*Input material*.
= Beginning of Section =
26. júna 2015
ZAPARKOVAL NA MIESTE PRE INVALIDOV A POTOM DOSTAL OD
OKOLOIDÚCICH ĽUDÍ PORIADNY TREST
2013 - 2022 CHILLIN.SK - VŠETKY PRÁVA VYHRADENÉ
= End of Section =
= Beginning of Section =
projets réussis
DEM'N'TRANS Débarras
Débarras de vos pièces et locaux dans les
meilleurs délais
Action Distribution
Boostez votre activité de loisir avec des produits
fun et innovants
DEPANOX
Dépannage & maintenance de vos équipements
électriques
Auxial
= End of Section =
*Your goal*.
Using the entries, count the lines that hold the string "Débarras"; nothing but the number is needed.

*Result of this exercise*.
2